- [Exercise goal]: Locate the word "will" in the material, then show every line that holds it.
============================================================
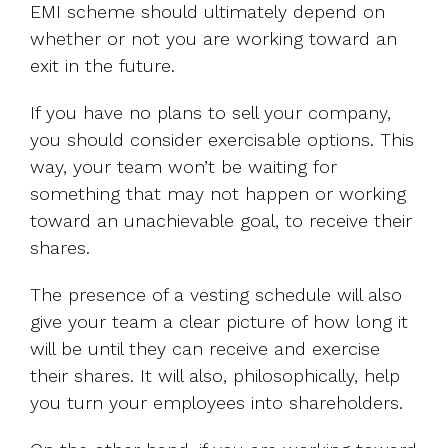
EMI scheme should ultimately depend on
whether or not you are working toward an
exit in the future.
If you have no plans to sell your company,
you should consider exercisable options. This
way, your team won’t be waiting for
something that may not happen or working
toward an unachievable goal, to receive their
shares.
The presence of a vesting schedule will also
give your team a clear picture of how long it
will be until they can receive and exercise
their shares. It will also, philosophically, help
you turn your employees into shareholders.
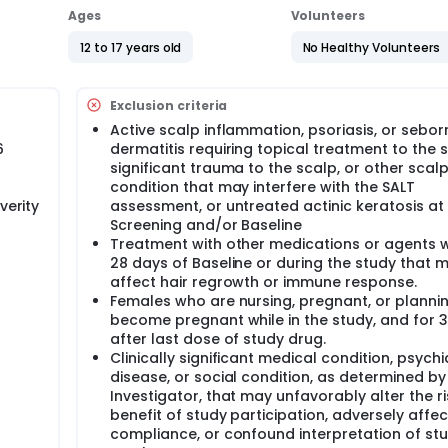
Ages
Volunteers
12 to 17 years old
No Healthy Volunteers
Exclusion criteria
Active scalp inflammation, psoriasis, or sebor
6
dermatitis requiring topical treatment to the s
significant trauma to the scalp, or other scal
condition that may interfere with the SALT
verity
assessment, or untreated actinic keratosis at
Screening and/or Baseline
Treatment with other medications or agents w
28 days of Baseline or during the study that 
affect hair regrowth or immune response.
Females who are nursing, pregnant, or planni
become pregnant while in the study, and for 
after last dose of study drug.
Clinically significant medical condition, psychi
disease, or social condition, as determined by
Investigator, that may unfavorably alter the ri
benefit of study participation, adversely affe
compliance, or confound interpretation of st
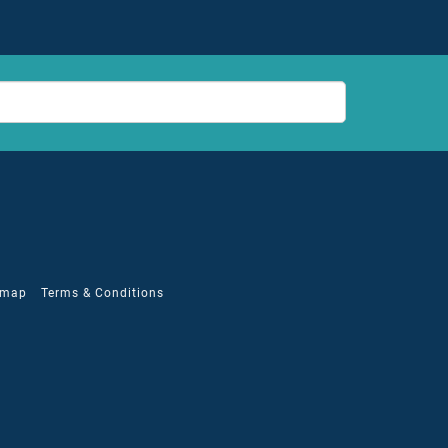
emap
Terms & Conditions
============================================================
- [Solution]:
The presence of a vesting schedule will also
will be until they can receive and exercise
their shares. It will also, philosophically, help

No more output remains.